- Work instructions
Word for word, copy the entire listing below, but do not carry over any pictures.

- Records shown
*** Begin section ***

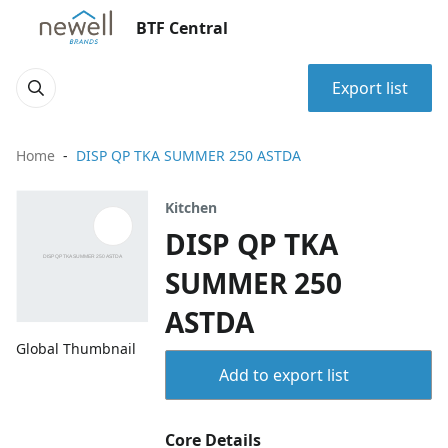
BTF Central
Export list
Home
DISP QP TKA SUMMER 250 ASTDA
Kitchen
DISP QP TKA
SUMMER 250
ASTDA
Global Thumbnail
Add to export list
Core Details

*** End section ***

- Worked solution
BTF Central
Export list
Home
DISP QP TKA SUMMER 250 ASTDA
Kitchen
DISP QP TKA
SUMMER 250
ASTDA
Global Thumbnail
Add to export list
Core Details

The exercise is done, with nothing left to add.